Illustration 10: Feature Importance of the Final Model (Random Forest Fine-Tuned)

3.4.2. Reduction of Implied Dimensionality

This analysis confirmed that variables such as Payment Method or Customer Segment (Consumer vs. Corporate), although maintained in training, have a marginal impact on the prediction of logistics delay. This validates the hypothesis that the delay is primarily an operational and geographical problem, rather than a financial one.

The end result is an optimized dataset (X_train) that preserves only the strong signals, eliminating noise that could confuse the model and ensuring faster execution in the web application.

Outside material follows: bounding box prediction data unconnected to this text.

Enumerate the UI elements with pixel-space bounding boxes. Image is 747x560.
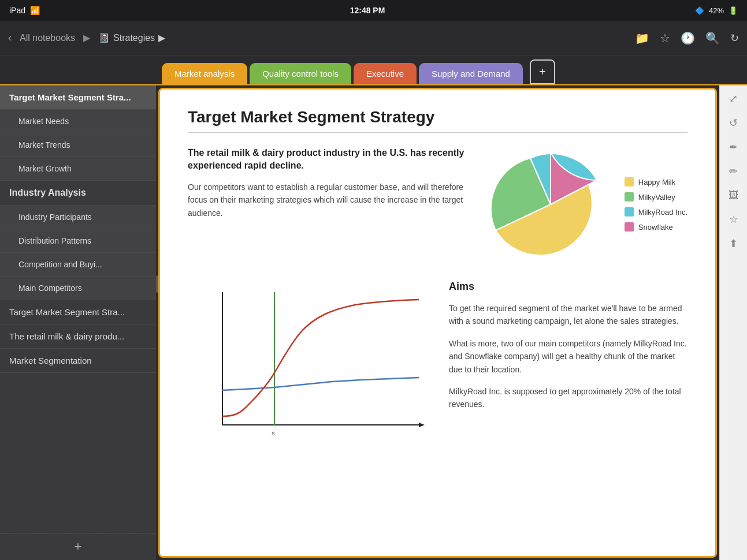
- sidebar-item-market-segmentation[interactable]: Market Segmentation: [0, 349, 156, 373]
- wifi-icon: 📶: [30, 6, 40, 15]
- back-arrow-icon[interactable]: ‹: [8, 32, 12, 44]
- tab-quality-control[interactable]: Quality control tools: [250, 63, 351, 84]
- document-area: Target Market Segment Strategy The retai…: [158, 88, 717, 558]
- status-bar: iPad 📶 12:48 PM 🔷 42% 🔋: [0, 0, 747, 21]
- legend-snowflake: Snowflake: [625, 222, 687, 232]
- sidebar-item-industry-analysis[interactable]: Industry Analysis: [0, 181, 156, 206]
- star-nav-icon[interactable]: ☆: [660, 31, 670, 45]
- legend-label-milky-valley: MilkyValley: [638, 193, 675, 201]
- bold-intro: The retail milk & dairy product industry…: [188, 147, 469, 173]
- aims-section: Aims To get the required segment of the …: [449, 281, 687, 420]
- sidebar-item-market-growth[interactable]: Market Growth: [0, 157, 156, 181]
- aims-title: Aims: [449, 281, 687, 293]
- legend-color-snowflake: [625, 222, 634, 232]
- notebook-label: Strategies: [113, 33, 155, 43]
- content-text: The retail milk & dairy product industry…: [188, 147, 469, 219]
- text-pen-icon[interactable]: ✏: [729, 165, 738, 178]
- svg-text:s: s: [272, 430, 275, 436]
- breadcrumb-separator: ▶: [83, 32, 90, 43]
- legend-color-milkyroad: [625, 207, 634, 216]
- notebook-icon: 📓: [98, 32, 110, 43]
- right-toolbar: ⤢ ↺ ✒ ✏ 🖼 ☆ ⬆: [719, 85, 747, 560]
- pie-chart: [487, 147, 614, 262]
- chart-section: s Aims To get the required segment of th…: [188, 281, 687, 456]
- tab-supply-demand[interactable]: Supply and Demand: [419, 63, 523, 84]
- tab-bar: Market analysis Quality control tools Ex…: [0, 55, 747, 85]
- battery-label: 42%: [709, 6, 724, 15]
- pie-chart-container: Happy Milk MilkyValley MilkyRoad Inc.: [487, 147, 687, 262]
- content-section-top: The retail milk & dairy product industry…: [188, 147, 687, 262]
- sidebar-item-industry-participants[interactable]: Industry Participants: [0, 206, 156, 229]
- legend-happy-milk: Happy Milk: [625, 177, 687, 186]
- nav-bar: ‹ All notebooks ▶ 📓 Strategies ▶ 📁 ☆ 🕐 🔍…: [0, 21, 747, 55]
- svg-marker-2: [419, 423, 425, 427]
- main-layout: Target Market Segment Stra... Market Nee…: [0, 85, 747, 560]
- sidebar-item-market-trends[interactable]: Market Trends: [0, 133, 156, 157]
- sidebar-item-0[interactable]: Target Market Segment Stra...: [0, 85, 156, 110]
- status-right: 🔷 42% 🔋: [695, 6, 738, 15]
- tab-executive[interactable]: Executive: [354, 63, 417, 84]
- refresh-icon[interactable]: ↻: [730, 32, 739, 44]
- battery-icon: 🔋: [729, 6, 738, 15]
- line-chart-container: s: [188, 281, 430, 456]
- breadcrumb: 📓 Strategies ▶: [98, 32, 165, 43]
- sidebar-add-button[interactable]: +: [75, 539, 82, 554]
- notebook-arrow: ▶: [158, 32, 165, 43]
- sidebar-bottom: +: [0, 533, 156, 560]
- ipad-label: iPad: [9, 6, 25, 15]
- status-left: iPad 📶: [9, 6, 40, 15]
- tab-market-analysis[interactable]: Market analysis: [162, 63, 247, 84]
- clock-icon[interactable]: 🕐: [681, 31, 695, 45]
- nav-icons: 📁 ☆ 🕐 🔍 ↻: [635, 31, 739, 45]
- sidebar-item-main-competitors[interactable]: Main Competitors: [0, 277, 156, 300]
- all-notebooks-link[interactable]: All notebooks: [20, 33, 75, 43]
- search-icon[interactable]: 🔍: [705, 31, 720, 45]
- add-tab-button[interactable]: +: [530, 59, 555, 84]
- status-time: 12:48 PM: [350, 6, 385, 15]
- bluetooth-icon: 🔷: [695, 6, 704, 15]
- sidebar-item-competition[interactable]: Competition and Buyi...: [0, 253, 156, 277]
- sidebar-item-market-needs[interactable]: Market Needs: [0, 110, 156, 133]
- legend-label-milkyroad: MilkyRoad Inc.: [638, 208, 687, 216]
- expand-icon[interactable]: ⤢: [729, 92, 738, 105]
- legend-color-milky-valley: [625, 192, 634, 201]
- legend-milkyroad: MilkyRoad Inc.: [625, 207, 687, 216]
- line-chart: s: [188, 281, 430, 454]
- aims-paragraph-2: What is more, two of our main competitor…: [449, 337, 687, 376]
- aims-paragraph-1: To get the required segment of the marke…: [449, 302, 687, 328]
- body-text: Our competitors want to establish a regu…: [188, 181, 469, 219]
- pen-icon[interactable]: ✒: [729, 141, 738, 154]
- aims-paragraph-3: MilkyRoad Inc. is supposed to get approx…: [449, 385, 687, 411]
- folder-icon[interactable]: 📁: [635, 31, 649, 45]
- legend-color-happy-milk: [625, 177, 634, 186]
- sidebar-item-target-market[interactable]: Target Market Segment Stra...: [0, 300, 156, 324]
- sidebar: Target Market Segment Stra... Market Nee…: [0, 85, 156, 560]
- image-icon[interactable]: 🖼: [729, 189, 739, 201]
- undo-icon[interactable]: ↺: [729, 117, 738, 129]
- legend-label-happy-milk: Happy Milk: [638, 178, 675, 186]
- sidebar-item-retail-milk[interactable]: The retail milk & dairy produ...: [0, 324, 156, 349]
- star-toolbar-icon[interactable]: ☆: [729, 213, 738, 226]
- sidebar-item-distribution-patterns[interactable]: Distribution Patterns: [0, 229, 156, 253]
- legend-label-snowflake: Snowflake: [638, 223, 673, 232]
- legend-milky-valley: MilkyValley: [625, 192, 687, 201]
- pie-legend: Happy Milk MilkyValley MilkyRoad Inc.: [625, 177, 687, 232]
- document-title: Target Market Segment Strategy: [188, 108, 687, 133]
- share-icon[interactable]: ⬆: [729, 237, 738, 250]
- document-scroll[interactable]: Target Market Segment Strategy The retai…: [160, 89, 715, 556]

4. MODEL CONSTRUCTION AND OPTIMIZATION

4.1. Experimental Design and Overfitting Control

To guarantee the scientific validity of the model and ensure its generalizability in the face of new data, a rigorous evaluation protocol based on data partitioning was established.

4.1.1. Train-Test Split

A stratified random division of the processed dataset was applied, using the Scikit-Learn library:

  • Training Set (80%): Used for the algorithm to learn the underlying patterns.
  • Test Set (20%): Kept totally isolated (“invisible” to the model) during the training phase. This set acts as an impartial auditor to measure actual performance.

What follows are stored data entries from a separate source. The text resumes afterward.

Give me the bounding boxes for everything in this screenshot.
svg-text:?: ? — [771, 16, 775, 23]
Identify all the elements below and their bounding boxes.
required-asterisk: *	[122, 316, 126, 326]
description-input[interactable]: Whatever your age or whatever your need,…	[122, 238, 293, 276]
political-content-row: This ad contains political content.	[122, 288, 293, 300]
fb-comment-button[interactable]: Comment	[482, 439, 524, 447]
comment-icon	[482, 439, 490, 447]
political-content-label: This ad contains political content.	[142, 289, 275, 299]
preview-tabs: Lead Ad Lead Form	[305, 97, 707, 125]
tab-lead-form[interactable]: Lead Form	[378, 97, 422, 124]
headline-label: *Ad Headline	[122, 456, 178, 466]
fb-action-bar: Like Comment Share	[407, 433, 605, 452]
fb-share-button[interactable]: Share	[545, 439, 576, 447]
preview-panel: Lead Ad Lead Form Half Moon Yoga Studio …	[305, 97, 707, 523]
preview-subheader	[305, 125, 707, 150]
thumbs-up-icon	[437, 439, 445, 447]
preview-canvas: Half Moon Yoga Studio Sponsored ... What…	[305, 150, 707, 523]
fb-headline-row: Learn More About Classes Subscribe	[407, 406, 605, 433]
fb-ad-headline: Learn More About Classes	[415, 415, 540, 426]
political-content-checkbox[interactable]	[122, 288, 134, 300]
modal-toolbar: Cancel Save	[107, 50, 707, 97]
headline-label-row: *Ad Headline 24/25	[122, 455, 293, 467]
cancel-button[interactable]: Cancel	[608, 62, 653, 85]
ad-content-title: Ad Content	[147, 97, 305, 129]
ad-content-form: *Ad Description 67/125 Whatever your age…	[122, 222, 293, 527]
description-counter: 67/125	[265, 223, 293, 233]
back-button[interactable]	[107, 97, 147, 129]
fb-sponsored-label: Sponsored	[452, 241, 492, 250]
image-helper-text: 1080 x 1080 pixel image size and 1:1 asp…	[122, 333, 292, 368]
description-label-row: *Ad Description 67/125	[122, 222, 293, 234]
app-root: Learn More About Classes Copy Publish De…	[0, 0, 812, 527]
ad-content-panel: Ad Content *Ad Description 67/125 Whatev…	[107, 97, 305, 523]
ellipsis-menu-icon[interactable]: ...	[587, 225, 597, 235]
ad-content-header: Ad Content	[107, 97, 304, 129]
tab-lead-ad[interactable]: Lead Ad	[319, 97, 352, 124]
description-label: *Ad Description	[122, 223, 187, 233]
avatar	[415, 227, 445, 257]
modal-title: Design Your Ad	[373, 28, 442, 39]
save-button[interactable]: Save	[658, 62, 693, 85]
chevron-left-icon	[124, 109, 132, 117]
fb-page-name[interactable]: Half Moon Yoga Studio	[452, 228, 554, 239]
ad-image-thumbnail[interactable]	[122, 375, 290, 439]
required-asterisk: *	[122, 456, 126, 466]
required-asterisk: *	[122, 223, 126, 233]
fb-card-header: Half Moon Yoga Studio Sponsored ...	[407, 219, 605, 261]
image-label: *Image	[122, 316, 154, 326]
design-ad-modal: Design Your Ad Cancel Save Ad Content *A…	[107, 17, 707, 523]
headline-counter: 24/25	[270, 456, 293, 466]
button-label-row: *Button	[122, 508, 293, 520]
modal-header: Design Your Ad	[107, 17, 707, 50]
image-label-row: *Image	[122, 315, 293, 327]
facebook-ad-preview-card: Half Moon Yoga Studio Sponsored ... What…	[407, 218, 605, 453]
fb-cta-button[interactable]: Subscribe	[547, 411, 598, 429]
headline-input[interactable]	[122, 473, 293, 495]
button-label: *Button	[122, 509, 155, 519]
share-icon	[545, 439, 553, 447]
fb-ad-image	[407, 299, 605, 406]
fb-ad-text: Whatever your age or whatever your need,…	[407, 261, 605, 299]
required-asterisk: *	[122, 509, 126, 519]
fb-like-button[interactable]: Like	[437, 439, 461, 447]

To ensure the reproducibility of the experiment, a random seed (random_state = 42) was set, ensuring that any future audit would obtain exactly the same distribution of data.

4.1.2. Verification of Absence of Overfitting

One of the main risks in tree-based algorithms is overfitting (memorizing the noise of training data). To rule out this phenomenon, performance metrics were compared between the two sets:

  • Performance in Train: The model reached metrics close to 100% (expected behavior in Random Forest due to its depth).
  • Test Performance: The model maintained a solid Accuracy of 71.8% and an AUC of 0.77 on unseen data.

Conclusion: The gap between training and test performance remains stable and within acceptable ranges for stochastic data of high human variability. The model has not memorized the data, but has learned generalizable patterns, validating its robustness.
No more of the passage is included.